PROVIDED RECORDS Block Start

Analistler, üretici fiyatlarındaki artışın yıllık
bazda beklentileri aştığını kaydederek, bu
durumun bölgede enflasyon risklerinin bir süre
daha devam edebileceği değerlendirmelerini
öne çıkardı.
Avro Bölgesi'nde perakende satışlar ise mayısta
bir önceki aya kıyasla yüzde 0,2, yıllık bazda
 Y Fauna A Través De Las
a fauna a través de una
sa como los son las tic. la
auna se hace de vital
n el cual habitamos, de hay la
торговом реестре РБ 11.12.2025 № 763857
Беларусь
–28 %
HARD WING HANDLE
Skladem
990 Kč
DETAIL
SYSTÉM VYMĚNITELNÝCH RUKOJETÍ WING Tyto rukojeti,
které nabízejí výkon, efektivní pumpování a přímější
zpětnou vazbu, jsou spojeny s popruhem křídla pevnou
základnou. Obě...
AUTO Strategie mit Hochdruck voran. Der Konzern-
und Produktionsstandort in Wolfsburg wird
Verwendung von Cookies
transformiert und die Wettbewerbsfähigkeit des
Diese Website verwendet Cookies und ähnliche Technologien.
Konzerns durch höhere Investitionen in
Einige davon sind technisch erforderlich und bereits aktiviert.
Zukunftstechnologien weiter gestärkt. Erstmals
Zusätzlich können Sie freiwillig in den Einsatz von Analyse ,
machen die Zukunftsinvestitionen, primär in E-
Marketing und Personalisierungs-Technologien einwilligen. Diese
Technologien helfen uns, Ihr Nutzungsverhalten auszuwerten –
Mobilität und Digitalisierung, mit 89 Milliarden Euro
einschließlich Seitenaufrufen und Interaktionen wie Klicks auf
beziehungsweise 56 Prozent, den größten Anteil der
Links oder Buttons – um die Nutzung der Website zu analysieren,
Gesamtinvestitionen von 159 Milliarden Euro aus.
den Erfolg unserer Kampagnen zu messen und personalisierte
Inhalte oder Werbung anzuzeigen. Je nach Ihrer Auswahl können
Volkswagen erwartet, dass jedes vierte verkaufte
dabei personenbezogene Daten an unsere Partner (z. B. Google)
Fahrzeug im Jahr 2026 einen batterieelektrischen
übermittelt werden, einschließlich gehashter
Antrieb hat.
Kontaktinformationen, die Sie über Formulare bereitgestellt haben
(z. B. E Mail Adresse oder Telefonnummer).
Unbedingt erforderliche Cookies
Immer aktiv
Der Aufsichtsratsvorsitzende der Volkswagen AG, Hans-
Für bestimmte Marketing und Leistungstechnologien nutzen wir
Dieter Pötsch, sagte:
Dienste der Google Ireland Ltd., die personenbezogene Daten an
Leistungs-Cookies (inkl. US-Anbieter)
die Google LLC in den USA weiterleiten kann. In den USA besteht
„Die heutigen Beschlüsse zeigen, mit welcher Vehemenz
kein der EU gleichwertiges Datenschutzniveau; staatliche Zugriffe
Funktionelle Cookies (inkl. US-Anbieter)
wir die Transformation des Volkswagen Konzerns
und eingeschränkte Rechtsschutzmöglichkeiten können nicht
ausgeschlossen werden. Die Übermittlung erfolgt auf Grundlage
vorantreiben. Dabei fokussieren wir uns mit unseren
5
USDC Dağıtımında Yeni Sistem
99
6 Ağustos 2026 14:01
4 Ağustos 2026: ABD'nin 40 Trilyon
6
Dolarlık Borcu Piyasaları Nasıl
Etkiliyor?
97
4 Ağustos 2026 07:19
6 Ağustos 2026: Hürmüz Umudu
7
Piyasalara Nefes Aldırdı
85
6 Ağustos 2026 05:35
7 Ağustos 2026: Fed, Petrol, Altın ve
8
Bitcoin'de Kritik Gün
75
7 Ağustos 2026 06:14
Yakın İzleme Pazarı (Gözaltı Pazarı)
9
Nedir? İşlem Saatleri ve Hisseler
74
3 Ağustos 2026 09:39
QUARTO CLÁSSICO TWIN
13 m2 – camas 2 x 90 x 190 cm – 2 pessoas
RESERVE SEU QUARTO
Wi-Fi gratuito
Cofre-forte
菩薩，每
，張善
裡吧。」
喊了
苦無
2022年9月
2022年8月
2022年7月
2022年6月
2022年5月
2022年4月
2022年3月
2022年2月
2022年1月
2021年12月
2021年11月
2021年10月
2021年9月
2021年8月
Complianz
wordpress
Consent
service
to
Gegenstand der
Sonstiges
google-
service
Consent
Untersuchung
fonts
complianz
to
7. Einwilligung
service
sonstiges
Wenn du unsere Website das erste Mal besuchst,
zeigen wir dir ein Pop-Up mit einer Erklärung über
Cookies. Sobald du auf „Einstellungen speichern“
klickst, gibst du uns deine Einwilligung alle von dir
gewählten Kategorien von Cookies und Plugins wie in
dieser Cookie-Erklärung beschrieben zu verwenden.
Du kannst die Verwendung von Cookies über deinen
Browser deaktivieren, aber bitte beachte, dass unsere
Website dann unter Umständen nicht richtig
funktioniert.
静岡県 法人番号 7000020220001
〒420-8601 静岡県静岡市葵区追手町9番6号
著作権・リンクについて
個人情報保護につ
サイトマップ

PROVIDED RECORDS Block End

◆ **INSTRUCTIONS FOR THE TASK**
Every entry is to be retyped word for word.

◆ **TASK RESULT**
Analistler, üretici fiyatlarındaki artışın yıllık
bazda beklentileri aştığını kaydederek, bu
durumun bölgede enflasyon risklerinin bir süre
daha devam edebileceği değerlendirmelerini
öne çıkardı.
Avro Bölgesi'nde perakende satışlar ise mayısta
bir önceki aya kıyasla yüzde 0,2, yıllık bazda
 Y Fauna A Través De Las
a fauna a través de una
sa como los son las tic. la
auna se hace de vital
n el cual habitamos, de hay la
торговом реестре РБ 11.12.2025 № 763857
Беларусь
–28 %
HARD WING HANDLE
Skladem
990 Kč
DETAIL
SYSTÉM VYMĚNITELNÝCH RUKOJETÍ WING Tyto rukojeti,
které nabízejí výkon, efektivní pumpování a přímější
zpětnou vazbu, jsou spojeny s popruhem křídla pevnou
základnou. Obě...
AUTO Strategie mit Hochdruck voran. Der Konzern-
und Produktionsstandort in Wolfsburg wird
Verwendung von Cookies
transformiert und die Wettbewerbsfähigkeit des
Diese Website verwendet Cookies und ähnliche Technologien.
Konzerns durch höhere Investitionen in
Einige davon sind technisch erforderlich und bereits aktiviert.
Zukunftstechnologien weiter gestärkt. Erstmals
Zusätzlich können Sie freiwillig in den Einsatz von Analyse ,
machen die Zukunftsinvestitionen, primär in E-
Marketing und Personalisierungs-Technologien einwilligen. Diese
Technologien helfen uns, Ihr Nutzungsverhalten auszuwerten –
Mobilität und Digitalisierung, mit 89 Milliarden Euro
einschließlich Seitenaufrufen und Interaktionen wie Klicks auf
beziehungsweise 56 Prozent, den größten Anteil der
Links oder Buttons – um die Nutzung der Website zu analysieren,
Gesamtinvestitionen von 159 Milliarden Euro aus.
den Erfolg unserer Kampagnen zu messen und personalisierte
Inhalte oder Werbung anzuzeigen. Je nach Ihrer Auswahl können
Volkswagen erwartet, dass jedes vierte verkaufte
dabei personenbezogene Daten an unsere Partner (z. B. Google)
Fahrzeug im Jahr 2026 einen batterieelektrischen
übermittelt werden, einschließlich gehashter
Antrieb hat.
Kontaktinformationen, die Sie über Formulare bereitgestellt haben
(z. B. E Mail Adresse oder Telefonnummer).
Unbedingt erforderliche Cookies
Immer aktiv
Der Aufsichtsratsvorsitzende der Volkswagen AG, Hans-
Für bestimmte Marketing und Leistungstechnologien nutzen wir
Dieter Pötsch, sagte:
Dienste der Google Ireland Ltd., die personenbezogene Daten an
Leistungs-Cookies (inkl. US-Anbieter)
die Google LLC in den USA weiterleiten kann. In den USA besteht
„Die heutigen Beschlüsse zeigen, mit welcher Vehemenz
kein der EU gleichwertiges Datenschutzniveau; staatliche Zugriffe
Funktionelle Cookies (inkl. US-Anbieter)
wir die Transformation des Volkswagen Konzerns
und eingeschränkte Rechtsschutzmöglichkeiten können nicht
ausgeschlossen werden. Die Übermittlung erfolgt auf Grundlage
vorantreiben. Dabei fokussieren wir uns mit unseren
5
USDC Dağıtımında Yeni Sistem
99
6 Ağustos 2026 14:01
4 Ağustos 2026: ABD'nin 40 Trilyon
6
Dolarlık Borcu Piyasaları Nasıl
Etkiliyor?
97
4 Ağustos 2026 07:19
6 Ağustos 2026: Hürmüz Umudu
7
Piyasalara Nefes Aldırdı
85
6 Ağustos 2026 05:35
7 Ağustos 2026: Fed, Petrol, Altın ve
8
Bitcoin'de Kritik Gün
75
7 Ağustos 2026 06:14
Yakın İzleme Pazarı (Gözaltı Pazarı)
9
Nedir? İşlem Saatleri ve Hisseler
74
3 Ağustos 2026 09:39
QUARTO CLÁSSICO TWIN
13 m2 – camas 2 x 90 x 190 cm – 2 pessoas
RESERVE SEU QUARTO
Wi-Fi gratuito
Cofre-forte
菩薩，每
，張善
裡吧。」
喊了
苦無
2022年9月
2022年8月
2022年7月
2022年6月
2022年5月
2022年4月
2022年3月
2022年2月
2022年1月
2021年12月
2021年11月
2021年10月
2021年9月
2021年8月
Complianz
wordpress
Consent
service
to
Gegenstand der
Sonstiges
google-
service
Consent
Untersuchung
fonts
complianz
to
7. Einwilligung
service
sonstiges
Wenn du unsere Website das erste Mal besuchst,
zeigen wir dir ein Pop-Up mit einer Erklärung über
Cookies. Sobald du auf „Einstellungen speichern“
klickst, gibst du uns deine Einwilligung alle von dir
gewählten Kategorien von Cookies und Plugins wie in
dieser Cookie-Erklärung beschrieben zu verwenden.
Du kannst die Verwendung von Cookies über deinen
Browser deaktivieren, aber bitte beachte, dass unsere
Website dann unter Umständen nicht richtig
funktioniert.
静岡県 法人番号 7000020220001
〒420-8601 静岡県静岡市葵区追手町9番6号
著作権・リンクについて
個人情報保護につ
サイトマップ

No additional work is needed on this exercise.